Obviously, you have the issue of network latency and general response time from your web/database server(s) on GoDaddy. My first question would be how does a response from the MC compare to a get call via a web pages.
To specifically answer your question - initiating a database connection is usually the most costly part of the transaction. I am not sure what you are using on the database side so I cannot point you to specific resources. I am guessing MySQL? If so take a peek at https://dba.stackexchange.com/questions/16969/how-costly-is-opening-and-closing-of-a-db-connection for suggestions. On my own database I tend to tune them for performance. On GoDaddy you may be quite limited in what you can do.

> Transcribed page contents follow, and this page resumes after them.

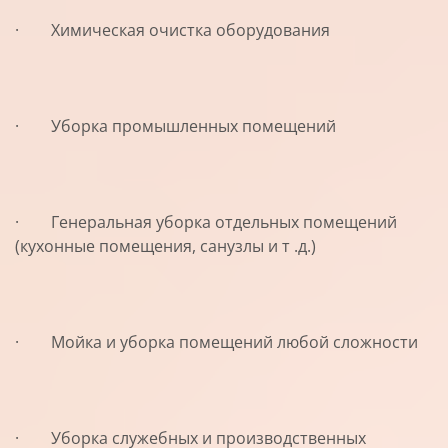
· Химическая очистка оборудования
· Уборка промышленных помещений
· Генеральная уборка отдельных помещений
(кухонные помещения, санузлы и т .д.)
· Мойка и уборка помещений любой сложности
· Уборка служебных и производственных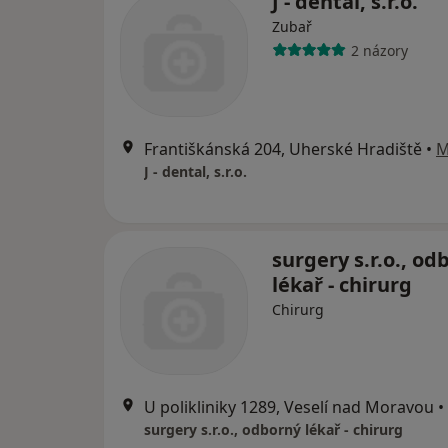
J - dental, s.r.o.
Zubař
2 názory
Františkánská 204, Uherské Hradiště
•
M
J - dental, s.r.o.
surgery s.r.o., od
lékař - chirurg
Chirurg
U polikliniky 1289, Veselí nad Moravou
•
surgery s.r.o., odborný lékař - chirurg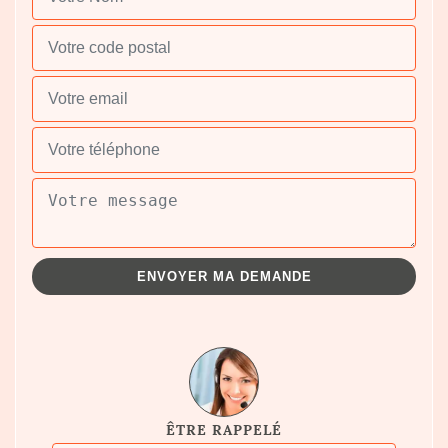
ÊTRE RAPPELÉ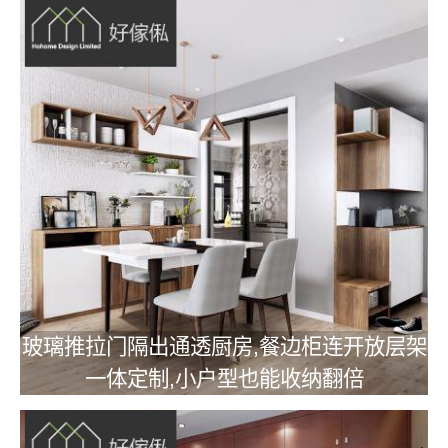
玻璃推拉门隔出通透厨房,餐边柜连开放层架
一体定制,小户型也能收纳翻倍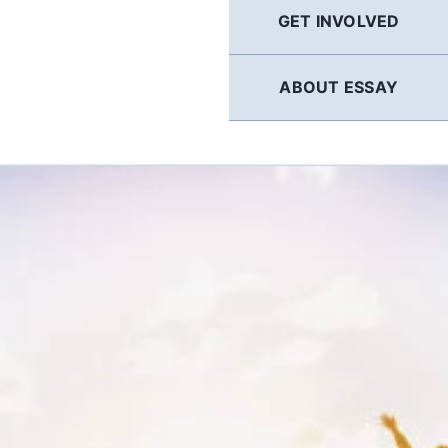
GET INVOLVED
ABOUT ESSAY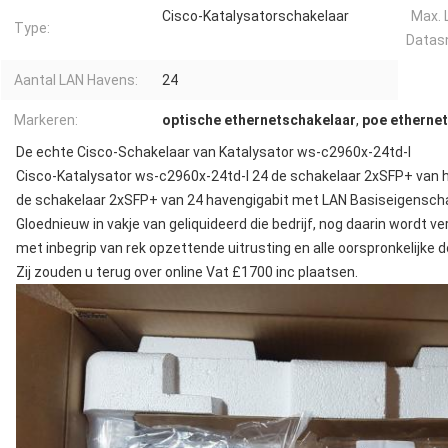
Cisco-Katalysatorschakelaar
Max. 
Type:
Datasn
Aantal LAN Havens:
24
Markeren:
optische ethernetschakelaar
,
poe ethernet
De echte Cisco-Schakelaar van Katalysator ws-c2960x-24td-l
Cisco-Katalysator ws-c2960x-24td-l 24 de schakelaar 2xSFP+ van 
de schakelaar 2xSFP+ van 24 havengigabit met LAN Basiseigensch
Gloednieuw in vakje van geliquideerd die bedrijf, nog daarin wordt v
met inbegrip van rek opzettende uitrusting en alle oorspronkelijke
Zij zouden u terug over online Vat £1700 inc plaatsen.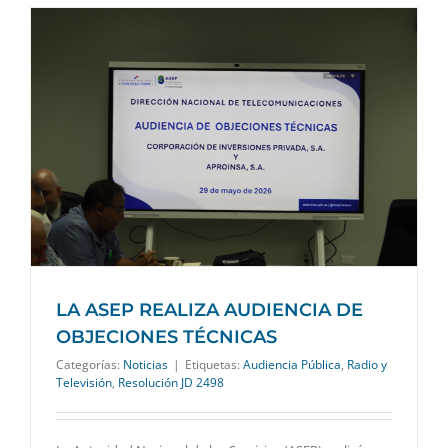
LA ASEP REALIZA AUDIENCIA DE
OBJECIONES TÉCNICAS
Categorías:
Noticias
|
Etiquetas:
Audiencia Pública
,
Radio y
Televisión
,
Resolución JD 2498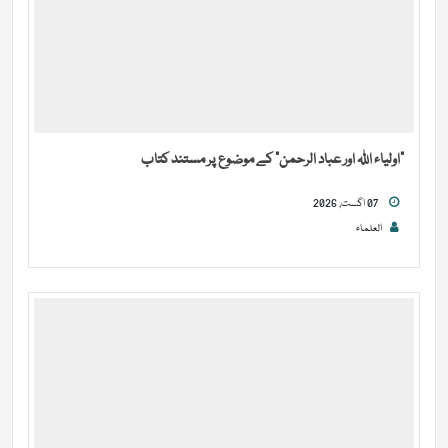
“اولیاء اللہ اور عباد الرحمن” کے موضوع پر مستند کتاب
07 اگست, 2026
العلماء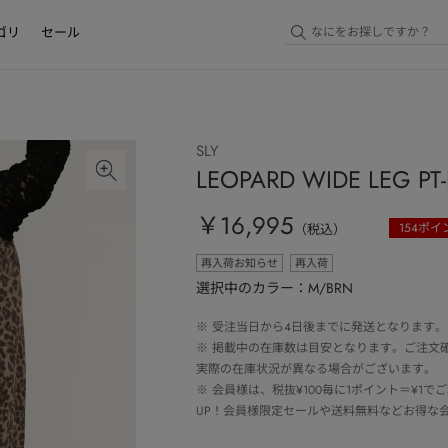
ゴリ
セール
SLY
LEOPARD WIDE LEG PT
￥16,995
154
ポイ
（税込）
再入荷お知らせ
再入荷
選択中のカラー：M/BRN
※
受注当日から4日後までに発送となります。
※
掲載中の在庫数は目安となります。ご注文
実際の在庫状況が異なる場合がございます。
※
会員様は、税抜¥100毎に1ポイント＝¥1
UP！会員様限定セールや送料無料などお得な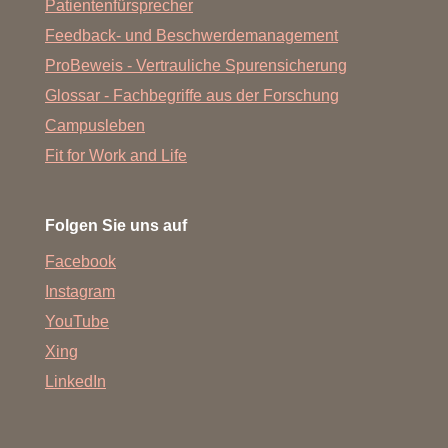
Patientenfürsprecher
Feedback- und Beschwerdemanagement
ProBeweis - Vertrauliche Spurensicherung
Glossar - Fachbegriffe aus der Forschung
Campusleben
Fit for Work and Life
Folgen Sie uns auf
Facebook
Instagram
YouTube
Xing
LinkedIn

However, I am going to qualify what I said above a little bit. Generally an update to a database should not be that slow. We could be dealing with poor database design or very large tables that have to have indexes updates as well. Again something to think about in your particular case. The other item to note is that you may be doing updates as shown below:
update myTable set myField = 1 where somesensor = 'a'; update myTable set myField = 1 where somesensor = 'b'; update myTable set myField = 1 where somesensor = 'c'; .....
and depending on the number of updates you are doing, how you are making the connection, etc. and the rest of your particular situation..... If you are using MySQL take a look at this example How to bulk update mysql data with one query? for possible ideas. Benchmark this!
I would suggest doing an explain plan to see what is happening to see if you can id where the problem is (check your version of MySQL). See http://dev.mysql.com/doc/refman/5.7/en/explain.html for syntax, etc.
There really is not enough info to say exactly but maybe this will give you some ideas. Good luck!